Zunächst wuchs er heran, hin zu seinen heutigen Ausmaßen und dann Formen, ohne zu versäumen, sich all jener Haare zu entledigen, die er nicht brauchte. Nachdem er den von ihm selbst eingenommenen Raum in Besitz genommen hatte, stellte er sich der Zeit, die über ihn hinwegströmte. Als Abfallprodukt seines raumzeitlichen Verweilens finden wir Comics, experimentelle Fotografien, , beschriebenes Papier, und beträchtliche Rückstände organischer Rückstände. Doch erst als sich zu viele vor allem daranmachten, ihn zu lesen, bemerkte er, dass er vor allem ein Schriftsteller war, der sich vor allem davon überzeugt hatte, einer zu sein.

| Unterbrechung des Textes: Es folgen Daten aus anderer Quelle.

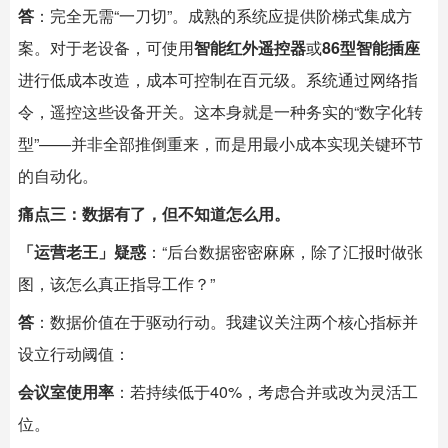
答
：完全无需“一刀切”。成熟的系统应提供阶梯式集成方
案。对于老设备，可使用
智能红外遥控器
或
86型
智能插座
进行低成本改造，成本可控制在百元级。系统通过网络指
令，遥控这些设备开关。这本身就是一种务实的“数字化转
型”——并非全部推倒重来，而是用最小成本实现关键环节
的自动化。
痛点三：数据有了，但不知道怎么用。
「运营老王」疑惑
：“后台数据密密麻麻，除了汇报时做张
图，该怎么真正指导工作？”
答
：数据价值在于驱动行动。我建议关注两个核心指标并
设立行动阈值：
会议室使用率
：若持续低于40%，考虑合并或改为灵活工
位。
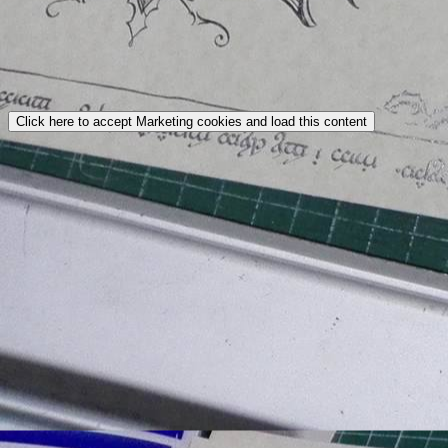
Click here to accept Marketing cookies and load this content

Von diesem Moment an hat er folgerichtig vor allem geschrieben und dabei in den obsessivsten Augenblicken sogar das Leben selbst vergessen, wobei es ihm dennoch gelang, gleichermaßen zu überleben. Obwohl er in Italien noch relativ wenig bekannt ist, zählt Roberto Quaglia heute zu den auf originellste Weise ikonoklastischen Schriftstellern, die es gibt. Seine zahlreichen Schriften (vier dicke Romane, vierzig Erzählungen, zehn Komödien, zwei Essaybände, ein aufsehenerregender 500-seitiger Wälzer über den 11. September usw.), die paradoxerweise (aber nicht allzu sehr ...) zum Großteil in Italien unveröffentlicht sind, wurden hingegen in mehrere Sprachen übersetzt und in den sogenannten fremden Ländern in hohen Auflagen und mit beachtlichem Erfolg veröffentlicht. Robertos jüngstes Werk ist ein unglaubliches Buch, das er gemeinsam mit dem britischen Schriftsteller Ian Watson. Einige Erzählungen aus diesem Buch wurden in Zeitschriften und Anthologien in Kanada, USA e Italien. Andere erschienen in Online-Zeitschriften.
In etlichen literarischen Kreisen sind seine Texte überraschenderweise zum Kultobjekt geworden. Bekannt sind auch zahlreiche Fälle, in denen Roberto Quaglia selbst, auf Druck des Volkes, zum Kultobjekt gemacht wurde. Das Geheimnis bleibt bestehen ...
Nebenbei bemerkt, betrieb er an der Wende der 80er und 90er Jahre die Panteca von Genua. Für die Fetischisten der Formalitäten halten wir fest, dass er von 1995 bis 1997, als Folge eines surrealistischen Wahlkampfs, sich auch als Stadtrat von Genuawiederfand — eine auch aus anthropologischer Sicht interessante Erfahrung. Seit 2002 ist er Vizepräsident derESFS (European Science Fiction Society)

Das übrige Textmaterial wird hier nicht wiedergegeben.